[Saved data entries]
◇ ◇ ◇ ◇ ◇

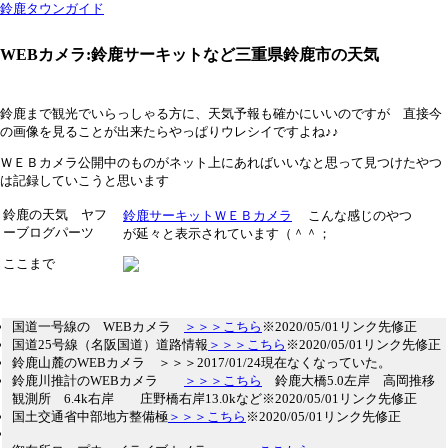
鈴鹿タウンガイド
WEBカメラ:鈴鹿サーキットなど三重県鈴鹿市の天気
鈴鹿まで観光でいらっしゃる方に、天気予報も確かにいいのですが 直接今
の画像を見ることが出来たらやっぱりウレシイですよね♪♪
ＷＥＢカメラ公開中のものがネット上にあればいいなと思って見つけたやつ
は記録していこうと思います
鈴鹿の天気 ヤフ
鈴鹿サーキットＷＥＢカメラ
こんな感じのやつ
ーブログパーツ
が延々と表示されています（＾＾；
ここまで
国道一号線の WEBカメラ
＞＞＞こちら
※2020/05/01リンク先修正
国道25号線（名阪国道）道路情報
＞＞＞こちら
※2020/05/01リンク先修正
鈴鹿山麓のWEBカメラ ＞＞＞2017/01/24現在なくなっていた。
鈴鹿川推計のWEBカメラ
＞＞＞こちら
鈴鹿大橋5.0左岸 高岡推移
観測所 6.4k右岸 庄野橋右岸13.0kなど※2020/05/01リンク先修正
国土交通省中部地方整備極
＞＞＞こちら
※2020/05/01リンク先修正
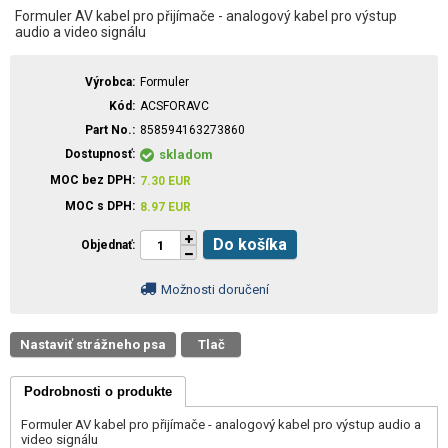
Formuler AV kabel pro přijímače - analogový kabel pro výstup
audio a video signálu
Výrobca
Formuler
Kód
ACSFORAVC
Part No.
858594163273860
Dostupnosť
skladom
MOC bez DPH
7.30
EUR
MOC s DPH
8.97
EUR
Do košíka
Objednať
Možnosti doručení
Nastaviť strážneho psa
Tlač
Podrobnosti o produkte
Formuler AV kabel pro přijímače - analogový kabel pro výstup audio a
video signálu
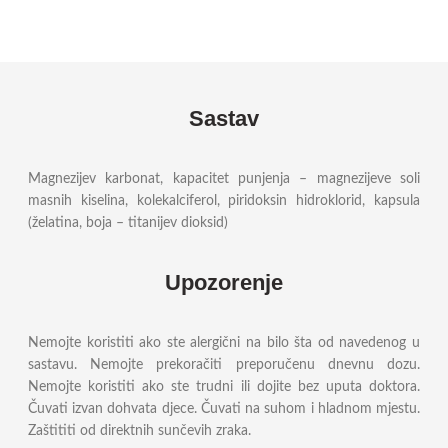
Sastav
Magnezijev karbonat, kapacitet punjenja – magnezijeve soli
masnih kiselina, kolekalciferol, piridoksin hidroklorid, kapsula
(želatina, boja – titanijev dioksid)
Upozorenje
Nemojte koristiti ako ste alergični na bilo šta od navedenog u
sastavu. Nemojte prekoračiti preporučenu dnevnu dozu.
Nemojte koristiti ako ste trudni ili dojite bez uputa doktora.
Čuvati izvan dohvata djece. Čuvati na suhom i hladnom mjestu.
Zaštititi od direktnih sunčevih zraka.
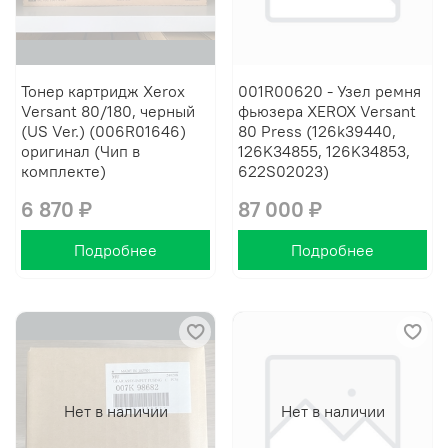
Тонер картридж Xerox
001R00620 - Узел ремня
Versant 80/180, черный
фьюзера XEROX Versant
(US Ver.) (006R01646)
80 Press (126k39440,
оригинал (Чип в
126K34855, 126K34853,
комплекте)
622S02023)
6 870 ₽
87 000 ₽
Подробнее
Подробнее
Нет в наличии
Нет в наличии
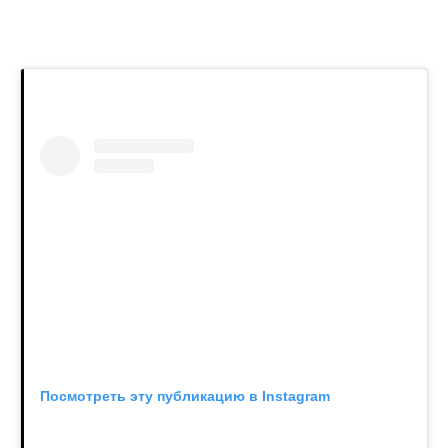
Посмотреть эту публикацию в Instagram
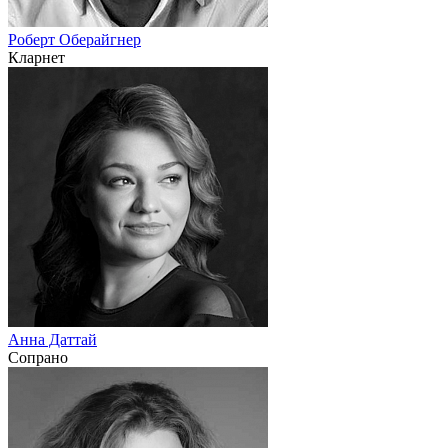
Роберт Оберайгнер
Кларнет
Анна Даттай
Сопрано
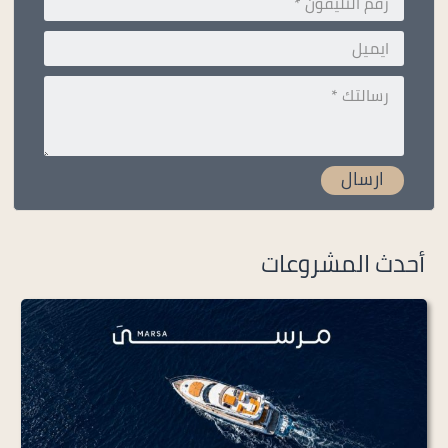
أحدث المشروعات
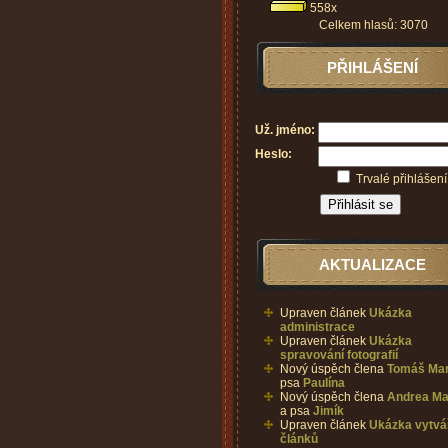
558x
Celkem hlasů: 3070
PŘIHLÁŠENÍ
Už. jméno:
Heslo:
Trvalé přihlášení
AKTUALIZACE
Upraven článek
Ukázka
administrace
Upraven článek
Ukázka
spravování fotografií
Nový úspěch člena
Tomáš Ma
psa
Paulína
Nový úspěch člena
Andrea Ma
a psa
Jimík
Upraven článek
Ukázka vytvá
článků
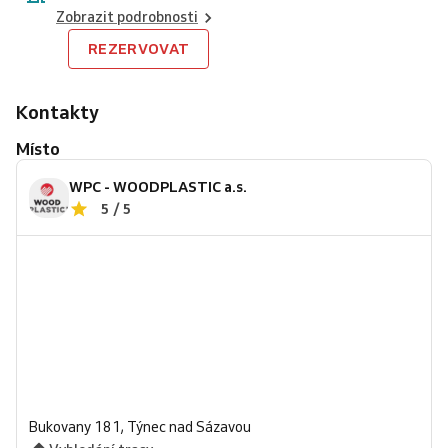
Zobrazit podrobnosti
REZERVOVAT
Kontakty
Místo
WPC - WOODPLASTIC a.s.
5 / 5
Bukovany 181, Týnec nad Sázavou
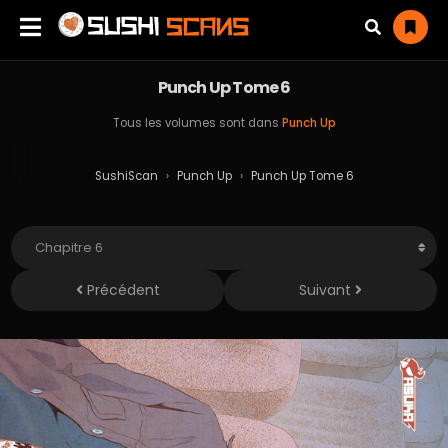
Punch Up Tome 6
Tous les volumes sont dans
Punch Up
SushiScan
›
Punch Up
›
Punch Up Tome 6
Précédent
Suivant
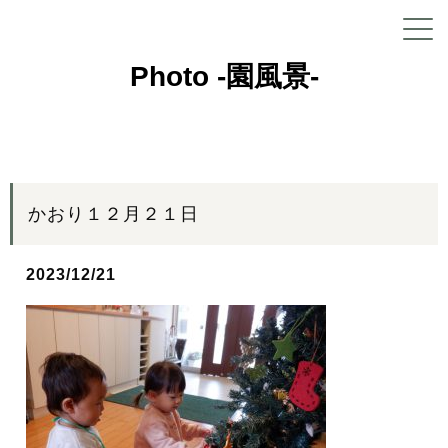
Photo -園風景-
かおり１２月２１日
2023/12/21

◇ ◇ ◇ ◇ ◇

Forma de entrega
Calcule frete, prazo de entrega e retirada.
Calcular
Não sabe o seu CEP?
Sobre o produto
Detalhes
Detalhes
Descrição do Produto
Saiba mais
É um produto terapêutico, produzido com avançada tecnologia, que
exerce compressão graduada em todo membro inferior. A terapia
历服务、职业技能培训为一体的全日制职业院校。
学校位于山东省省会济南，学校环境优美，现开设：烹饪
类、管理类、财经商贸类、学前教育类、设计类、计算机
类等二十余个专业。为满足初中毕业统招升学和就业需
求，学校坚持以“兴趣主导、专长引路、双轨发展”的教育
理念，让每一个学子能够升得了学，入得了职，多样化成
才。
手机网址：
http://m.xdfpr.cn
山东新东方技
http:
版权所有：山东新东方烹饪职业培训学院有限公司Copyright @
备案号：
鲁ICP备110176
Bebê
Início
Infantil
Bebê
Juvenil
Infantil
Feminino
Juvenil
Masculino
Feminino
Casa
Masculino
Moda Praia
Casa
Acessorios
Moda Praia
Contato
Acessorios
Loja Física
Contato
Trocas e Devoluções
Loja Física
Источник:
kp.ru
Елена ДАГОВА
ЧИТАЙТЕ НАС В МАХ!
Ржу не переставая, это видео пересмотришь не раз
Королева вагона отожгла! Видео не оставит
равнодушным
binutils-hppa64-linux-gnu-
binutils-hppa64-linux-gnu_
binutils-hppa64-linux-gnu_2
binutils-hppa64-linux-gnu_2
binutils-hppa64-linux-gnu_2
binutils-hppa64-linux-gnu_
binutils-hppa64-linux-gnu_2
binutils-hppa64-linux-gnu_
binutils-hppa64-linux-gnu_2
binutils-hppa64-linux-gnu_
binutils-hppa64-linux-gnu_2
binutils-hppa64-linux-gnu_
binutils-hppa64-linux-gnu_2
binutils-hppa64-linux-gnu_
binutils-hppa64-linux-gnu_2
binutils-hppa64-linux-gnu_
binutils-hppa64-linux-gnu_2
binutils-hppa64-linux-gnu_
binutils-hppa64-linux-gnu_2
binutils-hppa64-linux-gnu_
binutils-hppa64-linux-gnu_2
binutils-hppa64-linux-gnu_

◇ ◇ ◇ ◇ ◇

If a line in the records above has the word "entrega", copy it.

§ **Task result**
Forma de entrega
Calcule frete, prazo de entrega e retirada.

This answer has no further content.